Additional investments in infrastructure are planned as well, including further support for public transport.

In an interview with ETV’s “Aktuaalne Kaamera” newscast on Wednesday, Prime Minister Jüri Ratas (Center) said that the most difficult part of the debate had been the sustainability of healthcare funding.

The prime minister was reluctant to call the planned cut into the previous years' surpluses a deficit, but eventually conceded that the step amounted to as much, though a budgeted deficit was not necessary.

Ratas insisted that the government’s plans didn’t mean spending now and leaving it to future generations to foot the bill. “We’re certainly not handing out a single cent we don’t have today,” Ratas said. “We can only spend what we can cover in reality.”

The prime minister did not comment where the additional €215 million for healthcare will come from.

Sester: No specific sources of revenue tied to specific expenses

Minister of Finance Sven Sester (IRL) explained to ERR on Wednesday that the budget didn’t include indexed expenses corresponding directly to different sources of revenue. Specific expenses did not come with a specific source of funds to cover them.

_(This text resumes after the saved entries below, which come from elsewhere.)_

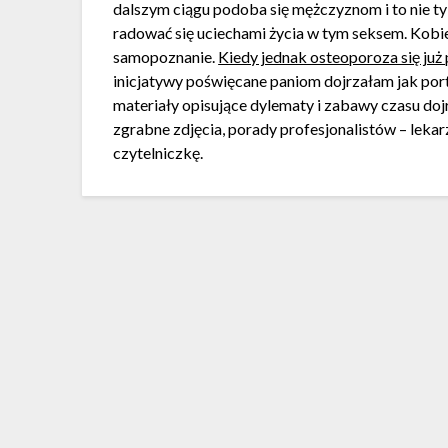
dalszym ciągu podoba się mężczyznom i to nie ty
radować się uciechami życia w tym seksem. Kobiet
samopoznanie.
Kiedy jednak osteoporoza się już 
inicjatywy poświęcane paniom dojrzałam jak por
materiały opisujące dylematy i zabawy czasu dojr
zgrabne zdjęcia, porady profesjonalistów – lek
czytelniczkę.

“There is no specific price tag. We could just as well ask where the money to move the Academy of Security Sciences is going to come from, or the money for increasing salaries in the public sector,” Sester said, adding that there was no specific expense that required introducing a new tax.

As an example of a future source of money, Sester mentioned taking AS Tallinna Sadam (Port of Tallinn) to the stock market. Income like this couldn’t be directly connected to expenses. “Tallinna Sadam’s IPO is an example of a one-off gain that can be used to cross-finance healthcare, among other things,” Sester said.

The minister stressed that the government had taken the principal position that taxes related to earnings would be lowered, and taxes linked to consumption increased.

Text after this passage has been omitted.